The next piece of content is actually a YouTube video and it's "RailsConf 2022- Puny to Powerful PostgreSQL Rails Apps by Andrew Atkinson". Now, this was from a Ruby on Rails conference, but it all covers areas of Postgres performance. Particularly talking about doing safe migrations and how to handle connection pooling. How to do query optimization using things such as pg_stat_statements and enabling that for your database. As well as index maintenance such as vacuum and following up with partitioning. Now this is more beginner-level information he's covering, but it's great for developers and I thought this was a pretty good talk about those subjects. So if you're interested, you can check that out.
The next piece of content- "5mins of Postgres E27: Waiting for Postgres 16- Make subquery alias optional in FROM clause". This is from pganalyze.com. Now this is something coming in Postgres 16, which is actually about a year and three months away. But this particular feature many, many people will appreciate. Lukas asks the question about why this doesn't work when you don't have an alias when doing a select from a subquery. That question shows up over 200,000 times on stack overflow. And I myself do this all the time, where I'm selecting from a subquery and I forget the alias and it gives me an error and I have to put the alias in. Well, basically, it looks like in Postgres 16 you won't have to do that anymore because it has been merged in as a patch. But if you want to learn more about that and what you can look forward to, definitely check out this piece of content.
The next piece of content is another YouTube video. This one is also from RailsConf 2022 and its "A Rails Performance Guidebook: from 0 to 1B requests/day". Now, this wasn't all about databases. There are some general performance topics covered here, but there are a few database items covered. But this is from a performance engineer at Zendesk and basically, they have billions and billions of tickets and terabytes and terabytes of data. So I always find it interesting getting insight into how these larger applications run so you may find it of interest as well.

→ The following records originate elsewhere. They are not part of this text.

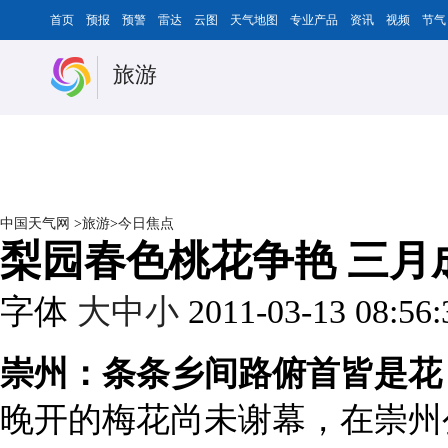
首页
预报
预警
雷达
云图
天气地图
专业产品
资讯
视频
节气
旅游
中国天气网
>
旅游
>
今日焦点
梨园春色桃花争艳 三月
字体
大
中
小
2011-03-13 08:56
崇州：条条乡间路俯首皆是花
晚开的梅花尚未谢幕，在崇州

The next piece of content- "PostgreSQL Performance Puzzle". This is from ardentperf.com and this is actually a puzzle that someone proposed. They set up a table with just a few columns, did a query and got dramatically different results for data that one would potentially expect to be similar. Now, I'm not going to give anything away because you can actually go through the puzzle, see if you can figure it out, and at the end of the post, they do give the explanation. So if you're interested in that type of performance puzzle, check out this blog post.
Next piece of content. The PostgreSQL person of the week is Laura Ricci. If you're interested in learning more about Laura and her contributions to Postgres, definitely check out this blog post.
The last piece of content. We did have another episode of The Rubber Duck Dev Show this past Wednesday evening. This one was with Andrew Mason and Colin Gilbert of Ruby Radar. So if you're interested in a developer discussion, we definitely welcome you to check out our show.